Task brief:
For each line below with the word "faire", write out a copy.

Data shown:

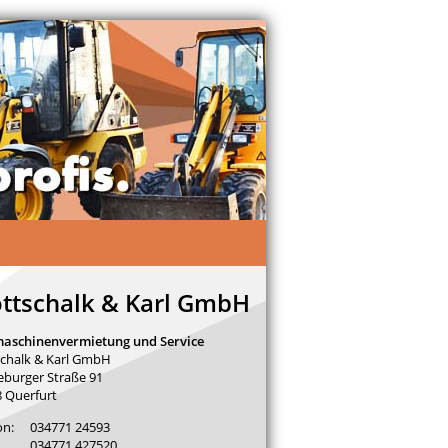
ttschalk & Karl GmbH
aschinenvermietung und Service
chalk & Karl GmbH
burger Straße 91
 Querfurt
on:
034771 24593
034771 427520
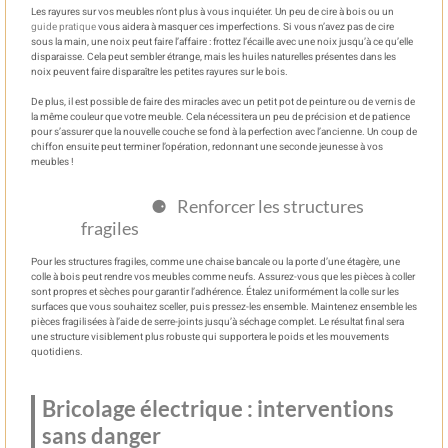
Les rayures sur vos meubles n’ont plus à vous inquiéter. Un peu de cire à bois ou un
guide pratique
vous aidera à masquer ces imperfections. Si vous n’avez pas de cire
sous la main, une noix peut faire l’affaire : frottez l’écaille avec une noix jusqu’à ce qu’elle
disparaisse. Cela peut sembler étrange, mais les huiles naturelles présentes dans les
noix peuvent faire disparaître les petites rayures sur le bois.
De plus, il est possible de faire des miracles avec un petit pot de peinture ou de vernis de
la même couleur que votre meuble. Cela nécessitera un peu de précision et de patience
pour s’assurer que la nouvelle couche se fond à la perfection avec l’ancienne. Un coup de
chiffon ensuite peut terminer l’opération, redonnant une seconde jeunesse à vos
meubles !
Renforcer les structures
fragiles
Pour les structures fragiles, comme une chaise bancale ou la porte d’une étagère, une
colle à bois peut rendre vos meubles comme neufs. Assurez-vous que les pièces à coller
sont propres et sèches pour garantir l’adhérence. Étalez uniformément la colle sur les
surfaces que vous souhaitez sceller, puis pressez-les ensemble. Maintenez ensemble les
pièces fragilisées à l’aide de serre-joints jusqu’à séchage complet. Le résultat final sera
une structure visiblement plus robuste qui supportera le poids et les mouvements
quotidiens.
Bricolage électrique : interventions
sans danger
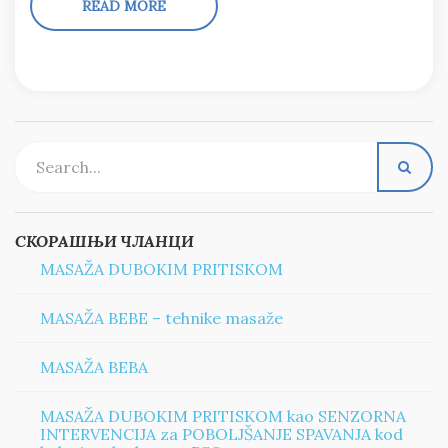
READ MORE
СКОРАШЊИ ЧЛАНЦИ
MASAŽA DUBOKIM PRITISKOM
MASAŽA BEBE – tehnike masaže
MASAŽA BEBA
MASAŽA DUBOKIM PRITISKOM kao SENZORNA
INTERVENCIJA za POBOLJŠANJE SPAVANJA kod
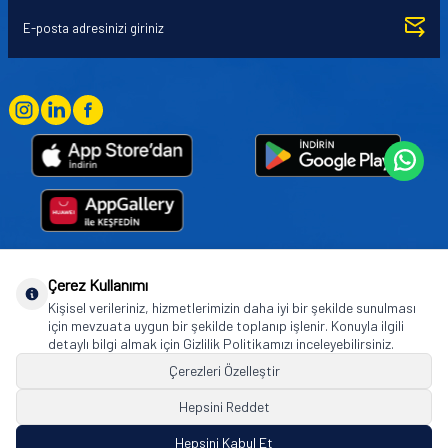
Çerez Kullanımı
Goodyear (and Winged Foot Design) are trademarks of or licensed to The Goodyear
Kişisel verileriniz, hizmetlerimizin daha iyi bir şekilde sunulması
Tire & Rubber Company used under license by Basbug Group Company,
için mevzuata uygun bir şekilde toplanıp işlenir. Konuyla ilgili
Istanbul/Türkiye. © 2026 The Goodyear Tire & Rubber Company.
detaylı bilgi almak için Gizlilik Politikamızı inceleyebilirsiniz.
Çerezleri Özelleştir
Hepsini Reddet
© Tüm hakları saklıdır. https://www.goodyearotoaksesuar.web.tr
Hepsini Kabul Et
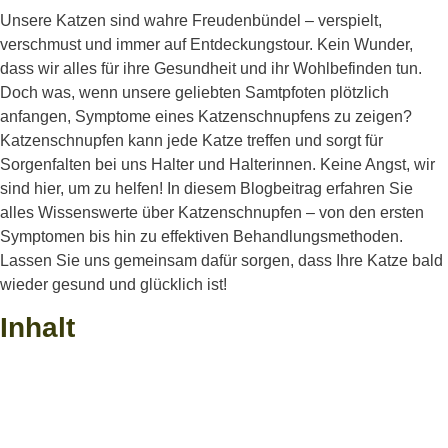
Unsere Katzen sind wahre Freudenbündel – verspielt,
verschmust und immer auf Entdeckungstour. Kein Wunder,
dass wir alles für ihre Gesundheit und ihr Wohlbefinden tun.
Doch was, wenn unsere geliebten Samtpfoten plötzlich
anfangen, Symptome eines Katzenschnupfens zu zeigen?
Katzenschnupfen kann jede Katze treffen und sorgt für
Sorgenfalten bei uns Halter und Halterinnen. Keine Angst, wir
sind hier, um zu helfen! In diesem Blogbeitrag erfahren Sie
alles Wissenswerte über Katzenschnupfen – von den ersten
Symptomen bis hin zu effektiven Behandlungsmethoden.
Lassen Sie uns gemeinsam dafür sorgen, dass Ihre Katze bald
wieder gesund und glücklich ist!
Inhalt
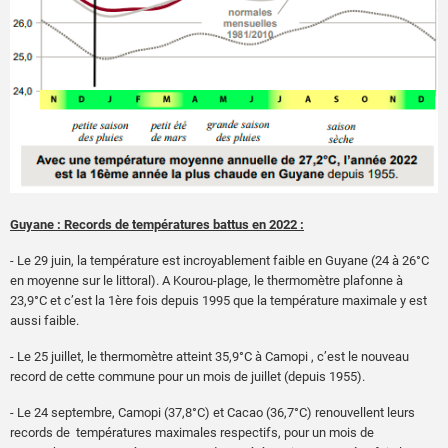
Guyane : Records de températures battus en 2022 :
- Le 29 juin, la température est incroyablement faible en Guyane (24 à 26°C
en moyenne sur le littoral). A Kourou-plage, le thermomètre plafonne à
23,9°C et c’est la 1ère fois depuis 1995 que la température maximale y est
aussi faible.
- Le 25 juillet, le thermomètre atteint 35,9°C à Camopi , c’est le nouveau
record de cette commune pour un mois de juillet (depuis 1955).
- Le 24 septembre, Camopi (37,8°C) et Cacao (36,7°C) renouvellent leurs
records de températures maximales respectifs, pour un mois de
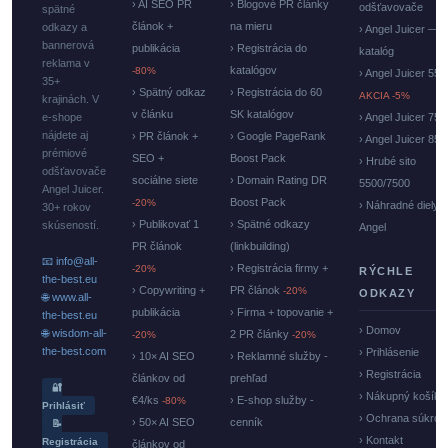
› AI SEO PR
› Blogové PR články
odšťavovače
spätné
článok +
na mieru
odkazy a
› Angel Juicer —
bannerová
publikácia
› Registrácia do
katalóg
reklama v
katalógov
-80%
› Angel Juicer 550
35+
› Spätný odkaz
› Registrácia do 60
AKCIA -5%
krajinách. V
v článku
SK katalógov
e-shope
› Angel Juicer 750
nájdete aj
› PR článok +
› Google PageRank
› Angel Juicer 85
prémiové
SEO +
Boost Pack
› Hrubé sito
odšťavovače
sociálne siete
› Domain Rating DR
5500/7500
Angel Juicer.
Boost Pack
-20%
› Náhradné diely
30+ rokov
› Publikovať 1
› Spätné odkazy
skúseností.
Angel
PR článok
(linkbuilding)
📧 info@all-
› Registrácia firmy +
-20%
RÝCHLE
the-best.eu
› Copywriting +
PR článok
-20%
ODKAZY
🌐 www.all-
publikácia
› Firma + topovanie +
the-best.eu
› Domov
🌐 wisdom-all-
2 PR články
-20%
-20%
the-best.com
› Prihlásenie
› 10× AI SEO
› Reklamné služby -
› Registrácia
článkov od
prehľad
🔐
› Nákupný košík
€4/ks
› E-shop služby -
-80%
Prihlásiť
› Ochrana súkrom
› 50× AI SEO
cenník
📝
› Kontakt
Registrácia
článkov od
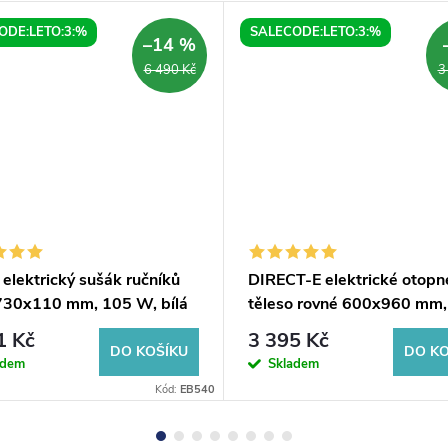
ODE:LETO:3:%
SALECODE:LETO:3:%
–14 %
6 490 Kč
3
elektrický sušák ručníků
DIRECT-E elektrické otopn
30x110 mm, 105 W, bílá
těleso rovné 600x960 mm,
W, bílá
1 Kč
3 395 Kč
DO KOŠÍKU
DO KO
adem
Skladem
Kód:
EB540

Answer below:
sous la main, une noix peut faire l’affaire : frottez l’écaille avec une noix jusqu’à ce qu’elle
noix peuvent faire disparaître les petites rayures sur le bois.
De plus, il est possible de faire des miracles avec un petit pot de peinture ou de vernis de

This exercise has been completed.